Anyway, basically, i'm not supposed to get myself upset or stressed or tensed or i'll get another one of those attacks again. And i hate them coz its getting worse lately. And it's taking longer to recover from. And it makes me super weak. Lung function test next week. Then we'll see how it goes. Should've asked for anxiety pills or sleeping pills.

I feel the need for LOTSA fun. Chalet fun or just doing fun stuff with frens and having loads of laugh. Need to laugh.
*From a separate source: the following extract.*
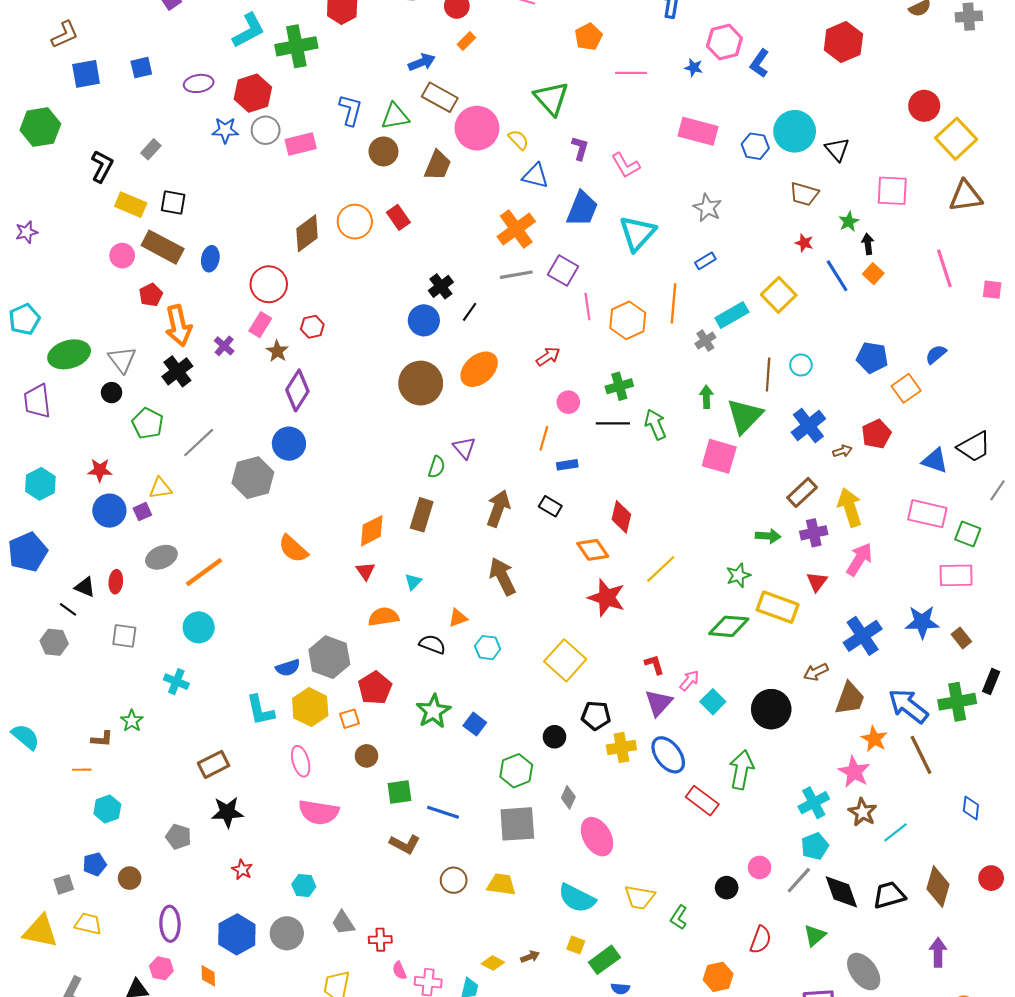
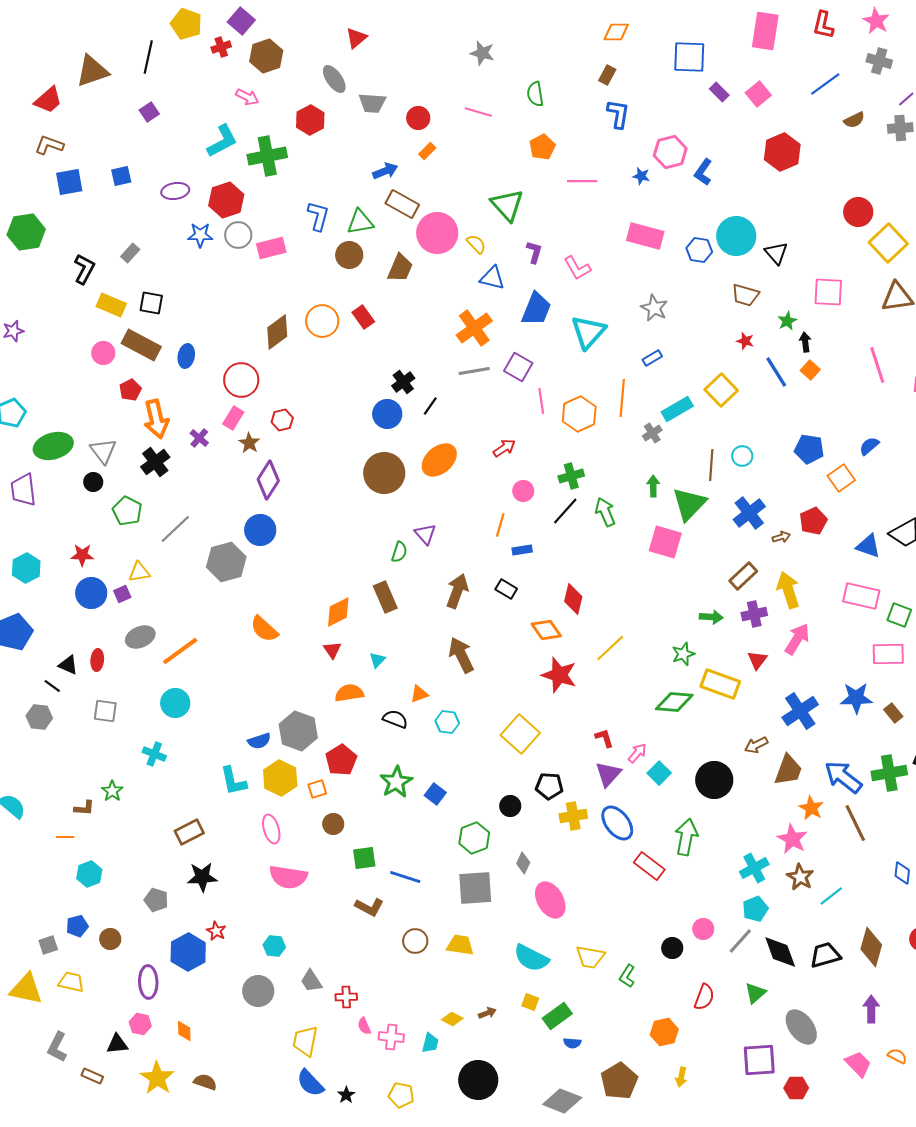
brown L-shape: (65, 35) -> (49, 145), turned -136
black line: (613, 423) -> (565, 511), turned -48
brown rectangle: (422, 515) -> (385, 597), turned -40
blue hexagon: (237, 934) -> (188, 952), moved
I miss the fun we used to have...the whole NFE gang.

Happy thoughts....happy thoughts....

posted at 6:49 PM | comments (0)
Monday, September 07, 2009




Sooo.... I think i pretty much have all of that =/
ECG end of the month it is.

posted at 5:14 PM | comments (0)
Wednesday, August 05, 2009

I feel so lifeless. . . . . . . . .

posted at 10:38 AM | comments (0)
Wednesday, July 29, 2009

I've been so busy with work and trying to squeeze in time to rest after work and exploring my new blackberry that i havent had the time to write about my advanced birthday party that my sweet sweet dinosaw planned for me! :)

I gotta say, he did a really good job at surprising me. Coz i seriously, honestly, did not see it coming AT ALL. Until we reached the bbq pit. Haha. I was still in a daze on monday. I kept staring at the blackberry and touching it just to be sure that it really is mine. I love him sooo much!!
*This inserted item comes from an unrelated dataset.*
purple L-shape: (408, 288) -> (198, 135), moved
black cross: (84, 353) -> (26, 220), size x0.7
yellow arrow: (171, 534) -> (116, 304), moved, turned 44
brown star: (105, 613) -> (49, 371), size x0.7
posted at 3:10 PM | comments (0)
Tuesday, June 30, 2009

Things to do:
  1. Get a haircut
  2. Get a freakin chequebook
  3. Go to Daiso/Spotlight/Ikea to get the necessary stuff
  4. Dress up more office-ish for work
  5. Buy more shoes! Hoho

posted at 7:44 PM | comments (0)
Monday, June 29, 2009

Seychelles has such pretty shoes..

On Zappos.com
On Shoes.com

Please let me get a better job so i can buy them

posted at 2:16 PM | comments (0)
Sunday, June 21, 2009

The next pair of shoes i'd love to get would probably be this...




Seychelles Teardrop Slingback

But there's no way i'm gona pay that much. Hoho.
Really pretty tho...really pretty...

posted at 4:24 PM | comments (0)
Thursday, June 18, 2009

Where does one find shoes like this in singapore ey?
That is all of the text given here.